Dia adalah satu-satunya orang di tenda ini sekarang, tetapi ini masih bukan waktu tepat untuk melarikan diri. Ini adalah kesempatan seumur hidup — dia harus menemukan cara untuk memata-matai situasi militer Mongolia. Ada lima ribu orang, dan Batu adalah salah satu dari lima komandan batalion. Tidak seperti Han, Bangsa Mongol tidak benar-benar mengenali ahli waris secara bawaan, jadi keempat anak Tenmujin harus membuat nama untuk diri mereka sendiri sebelum prajurit ingin mengikuti mereka. Ögedei mewarisi posisi Khan sementara saudara-saudaranya masing-masing pergi berperang.
Ketika giliran cucu Tenmujin, aturannya tetap sama; Batu membutuhkan kejayaan militer sebelum dia bisa meyakinkan massa, dan mungkin inilah alasan dia menjadi komandan batalion.
Bahwa dia dapat memimpin seribu orang membuktikan bahwa dia sudah cukup cakap.
Duan Ling membungkuk, mendekatkan wajahnya ke roti, dan mulai makan. Ini sudah sore; Dia bertanya-tanya apakah Wu Du tahu di mana dia berada. Setelah makan, Duan Ling tidak lagi bisa menahan kantuknya, dan akhirnya jatuh tertidur.
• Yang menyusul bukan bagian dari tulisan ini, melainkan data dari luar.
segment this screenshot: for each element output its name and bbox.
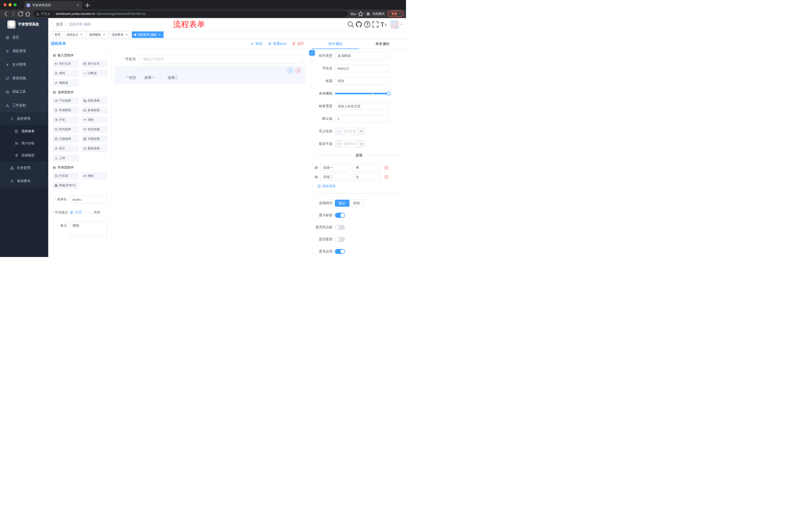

Dia tidak tahu berapa lama dia tidur, tetapi dia merasa Batu melepaskan tali di lengannya dan menutupinya dengan selimut. Batu kembali, dan kali ini, dia masuk ke dalam selimut untuk tidur di sebelah Duan Ling.
Duan Ling menunggu lama. Hampir satu jam berlalu sebelum Batu mulai mendengkur pelan dalam tidur nyenyak. Duan Ling membuka matanya, dan tepat ketika dia akan bergerak, Batu bangun lagi dan berkata, “Jangan pikir untuk melarikan diri.”
Segera setelah itu, Batu berbalik dan meletakkan semua berat badannya di atas Duan Ling. Dia akan merogoh ke bawah pakaian Duan Ling untuk menggelitiknya seperti dulu ketika mereka masih anak-anak, sebelum dengan cepat Duan Ling menghentikannya, “Jangan sentuh aku.”
Batu berhenti bergerak. Duan Ling berkata, “Jika kau menyentuh bagian dalam dari pakaian dalamku, kau akan mati dengan mengerikan.”
Jika Batu diracuni, itu akan sangat merepotkan. Dia tidak tahu di mana Wu Du berada, dan jika Gagak Emas menggigit Batu, tidak hanya tidak ada penawar yang bisa menyelamatkannya, Duan Ling juga tidak akan selamat.
“Apakah kau memiliki racun? Aku bermaksud bertanya padamu bagaimana kau bisa meracuni begitu banyak orangku sampai mati.”
Duan Ling menoleh ke samping dan melirik Batu.
Batu menguap, jelas kurang tidur dan sedikit gelisah. Dia menggaruk lehernya, melepas bajunya sampai ke pinggang. Mengambil handuk dari baskom, dan mulai menyeka dirinya sendiri; otot-ototnya penuh dengan kekuatan.
Saat dia mandi, dia masih menatap Duan Ling dengan terang-terangan. Dia selalu seperti ini, tanpa sedikit pun menahan diri ketika dia melihat orang-orang — seperti binatang buas.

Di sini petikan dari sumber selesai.